Is there a reason (other than budget) you don't want to use the forged wiseco's available from CycleX or APE?
Yes, a very good reason: the forged pistons are not (have never been) the best match for these engines, for a variety of reasons.
The forged pistons have an issue that's kind of hard to explain to the casual rider - when they are new, especially. The pistons expand and contract much more slowly than the cast type: the cast type are material-matched to the cylinders. Thus, with the forged ones, they slap loosely while the engine is warming them up, and when shut off, the cylinders shrink onto them tightly before they cool off. This causes some lube problems with the piston skirts, so the piston-makers tell you to increase the bore clearance to more than 2x the standard allowance. This, in itself, guarantees shorter ring life, and usually shorter piston life as well. (Reasons described below.)
After a fresh rebuild, a typical scenario is: the bike is fired up cold in the AM, then ridden maybe 2-3 miles to a gas station. After fueling (5 -ish minutes turned off), the electric start cannot turn over the engine to start, and the kickstarter feels locked. After another 10 minutes, the pistons cool off and shrink again, it starts up fine, and the perplexed novice rider wonders what happened to his freshly-rebuilt engine. (Then they come back to you, asking WTF?)
Here's what is happening while this is going on: first - understand that the oil film between the piston skirt and the cylinder wall is 93% of the cooling path for the piston (the remainder is the oil spray to the underside of the piston crown, being sprayed there by the rod bearing squirts). This clearance must be small so the oil can make a thin layer of full contact, otherwise the cooling "falls behind". In the forged-piston engines, e.g., Wiseco, this clearance is set at 0.0022"-0.0024" per their spec (CB750-size pistons), while cast pistons are 0.0008"-0.0012" (half as much). As the cylinders warm up, they grow rapidly (light aluminum-zinc alloy), while the denser forged aluminum heats up much slower. Once everything reaches operating temperatures together, all of these pistons have about the same operating clearances (near the minimum size), so the oil can interface the heat to the cylinder walls.

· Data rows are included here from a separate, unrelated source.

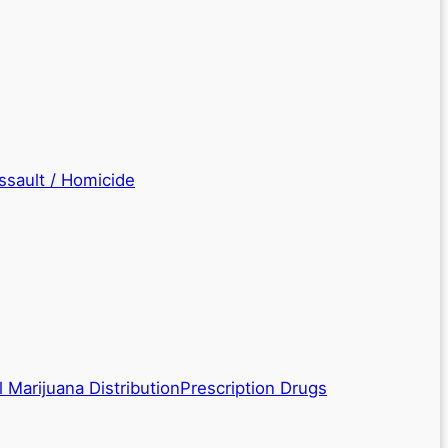
ssault / Homicide
 Marijuana Distribution
Prescription Drugs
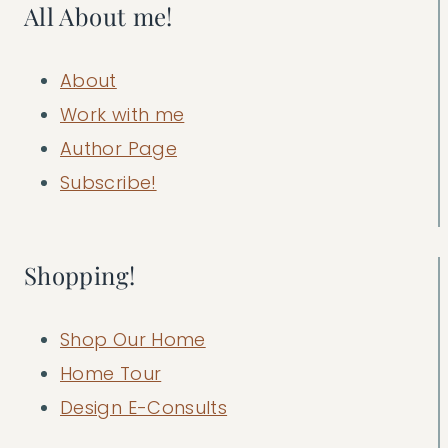
All About me!
About
Work with me
Author Page
Subscribe!
Shopping!
Shop Our Home
Home Tour
Design E-Consults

But...during each cold-to-hot cycle, the forged pistons' large clearance does not trap oil well and the pistons tend to scuff, usually much more than the cast pistons. In fact, I have seen 750 pistons with more than 60k miles on them with skirts that look new, while I have never seen forged pistons without scratched skirts, even with as few as a thousand miles on them. This scratch generates grit, which attacks the rings directly above them. It also allows too much oil to slip past the skirt, which puts increased pressure on the oil rings. If you examine forged pistons next to cast pistons, you will often find the return-oil holes (under the oil rings) to be larger, or more numerous, to lower this pressure. Some even have special arrangements, like chamfered holes, to improve on this situation. The oil that does not get scraped off by the oil rings then upsets the 2nd ring as the piston reverses during overlap, causing ring flutter: in real high-RPM engines this can cause ring fracture after a while.

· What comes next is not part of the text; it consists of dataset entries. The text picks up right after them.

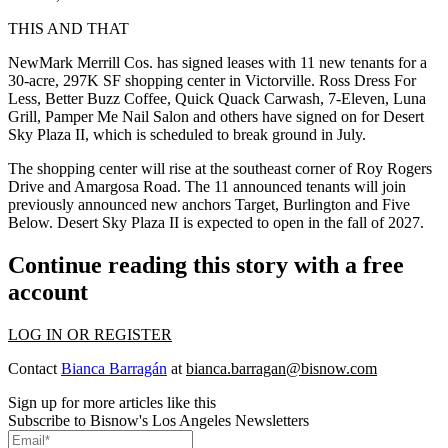
THIS AND THAT
NewMark Merrill Cos. has signed leases with 11 new tenants for a
30-acre, 297K SF shopping center in Victorville. Ross Dress For
Less, Better Buzz Coffee, Quick Quack Carwash, 7-Eleven, Luna
Grill, Pamper Me Nail Salon and others have signed on for Desert
Sky Plaza II, which is scheduled to break ground in July.
The shopping center will rise at the southeast corner of Roy Rogers
Drive and Amargosa Road. The 11 announced tenants will join
previously announced new anchors Target, Burlington and Five
Below. Desert Sky Plaza II is expected to open in the fall of 2027.
Continue reading this story with a free
account
LOG IN OR REGISTER
Contact
Bianca Barragán
at
bianca.barragan@bisnow.com
Sign up for more articles like this
Subscribe to Bisnow's Los Angeles Newsletters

In the above-mentioned scenario, the 'stuck' engine happens like this: the cold engine, ridden to the gas station, heats up the cylinders pretty quickly, while the forged pistons lag behind a little bit. Once the engine is stopped (before all parts have reached full temp), the cylinders cool quickly, the forged pistons not so much. This traps the oil that is on the piston skirts, hydraulically locking the piston(s) in place for a while. This then starts cooling off the pistons, so about 5-10 minutes later the engine can turn over again.
A classic example: read the debut of the CycleX "Super F2" bike's first race. This bike has (had?) forged pistons, big-bore size. The bike was ridden to the Line, then shut off a few minutes until the race Start was signalled. At that point, the engine was locked and the rider could not start it. The pit crew ran up and got it started (I think they used a rear-wheel roll starter?) and he went on to win the race.This is EXACTLY the symptoms. The article about this race blamed the lockup on "too much compression", but that's not what happened: even if it had 7:1 CR, it still would have acted the very same way.

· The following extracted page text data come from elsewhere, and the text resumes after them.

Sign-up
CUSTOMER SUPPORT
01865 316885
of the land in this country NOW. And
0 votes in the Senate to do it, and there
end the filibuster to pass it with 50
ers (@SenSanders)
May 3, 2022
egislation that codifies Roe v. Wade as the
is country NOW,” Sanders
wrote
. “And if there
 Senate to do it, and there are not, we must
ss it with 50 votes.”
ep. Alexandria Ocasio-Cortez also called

So, after we raced with Powroll and Wiseco forged pistons long enough to learn these things, we quit using them for start-and-run (like LeMans start) races. I have never really understood the need for them in these engines unless either the compression is above 11:1 or a turbo/blower is implemented, anyway? I can understand them in a Ford 427 cubic inch, (dual) SOHC engine making over 850 HP at 8500 RPM, sure (those are 4.25" pistons!), but not in engines this small. For me, they are simply not worth the hassles, IHMO.